Waiting

Winter is slowly turning into spring here. Lambs are gambolling in the fields, snowdrops, crocuses and daffodils are beginning to poke their heads out of their warm winter beds and the birds are becoming more active as they plan to start their new families. We still have about 6 weeks before our ewes start to lamb, and we are ticking off the days, beginning preparations such as making sure we have all the necessary drugs and supplies, getting all the ewes vaccinated so that they and the lambs stay healthy, and working out which fields each group is going to go to! I am also waiting to find out what’s wrong with my knee. I had the MRI scan last night, so hopefully we will get some answers in about 2 weeks. Whether the news will turn out to be good or bad remains to be seen, but at least we will know what’s actually going on and hopefully have an end in sight.

To keep busy, I’ve started making my own bread. I’d tried in the past and never had a huge amount of success, but after the bread we normally buy went up by 5p a loaf we decided it would be cheaper to make our own. My husband was talking about getting a breadmaker, but I’v had my heart set on a stand mixer for a long time and as they cost about the same (2nd hand) and have far more uses, I persuaded him that was the way to go. I quickly found on, fairly locally, on a preloved selling site, at a decent price and with a huge number of attachments, which appear to be unused and in their original boxes. A few days later, armed with my new mixer and the necessary ingredients, I set about making my first loaf of bread. It had been my birthday recently, the mixer being a sort of birthday present, and my parents had bought me a new set of scales, the type with a dial on the front that weighs in kg and lbs, and a dish that sits on top to hold the ingredients. I put all the ingredients in the mixer bowl and set it going. ‘It shouldn’t be this wet’ I remarked to DH, watching it slop around in the bowl. ‘There’s no way it will be handle-able, maybe the recipe was written down wrong or I shouldn’t have put all the water in’. ‘Just dump some more flour in’, he helpfully replied. I poured in enough extra flour to make the dough at least bind together and hoped we’d get something edible as the result. It rose quite nicely, but by the time it was baked it was about 3 inches high, the flattest loaf of bread I’d ever seen. Despite being more crumpet-like in appearance, with large air holes in every slice, it tasted so much better than the shop-bought loaf. I decided to try again in a day or two but with a difference recipe.

As I sat at the table enjoying a hot cup of tea and reflecting on the bread making experience, I was idly looking at the scales on the table in front of me and thinking that there was a slight design flaw. The kg are marked around the outside and the lbs are marked on the inside of the dial. The needle that points to the weight is fairly wide at the middle and narrows down to a point by the time it hits the kg markings. The only problem is that it is still a bit wide where it points to the lb markings, and it can be hard to see exactly where it is pointing. ‘Well that shouldn’t have been an issue today’, I thought. ‘The weights were all in kg’. A pause, and then, ‘No, I can’t have been that stupid!’. I stared at the scales, thought a moment, then grabbed the half-used bag of flour and weighed it. That confirmed my suspicions. I WAS that stupid. Instead of using a kg of flour, I had used a lb. No wonder it was so wet!
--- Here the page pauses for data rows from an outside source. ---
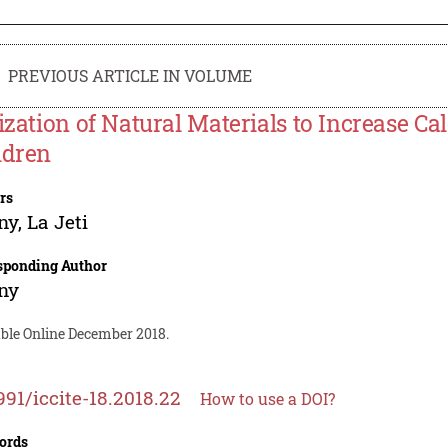
PREVIOUS ARTICLE IN VOLUME
lization of Natural Materials to Increase Cal
ldren
rs
ny
,
La Jeti
sponding Author
ny
able Online December 2018.
991/iccite-18.2018.22
How to use a DOI?
ords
I tried again once we had eaten all the crumpet-loaf, making sure to use the correct amounts this time, and got some sensible, normal bread. I still maintain that my underweighed bread tasted better! We are still in the trialling stage at the moment, but all the bread has been perfectly edible, tasty in fact. The little one actually eats more of the home-made bread than he ever did of the bought stuff. It will take a lot of saved 5p’s to pay for the mixer, but long term I think we’re on to a winner.